* _Prompt_: Take each line of the entries below that contains "пожежі" and copy it.

[Dataset entries]
+++

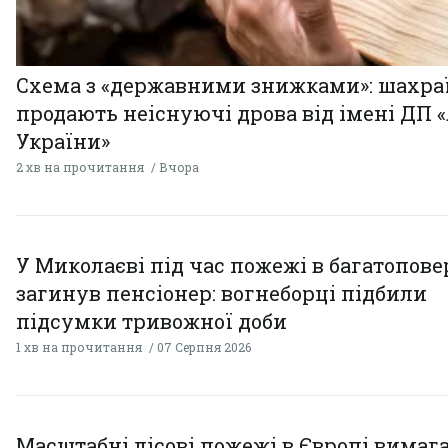
Схема з «державними знижками»: шахра
продають неіснуючі дрова від імені ДП 
України»
2 хв на прочитання
Вчора
У Миколаєві під час пожежі в багатопове
загинув пенсіонер: вогнеборці підбили
підсумки тривожної доби
1 хв на прочитання
07 Серпня 2026
Масштабні лісові пожежі в Європі вимаг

+++

* _Answer for the task_:
У Миколаєві під час пожежі в багатопове
Масштабні лісові пожежі в Європі вимаг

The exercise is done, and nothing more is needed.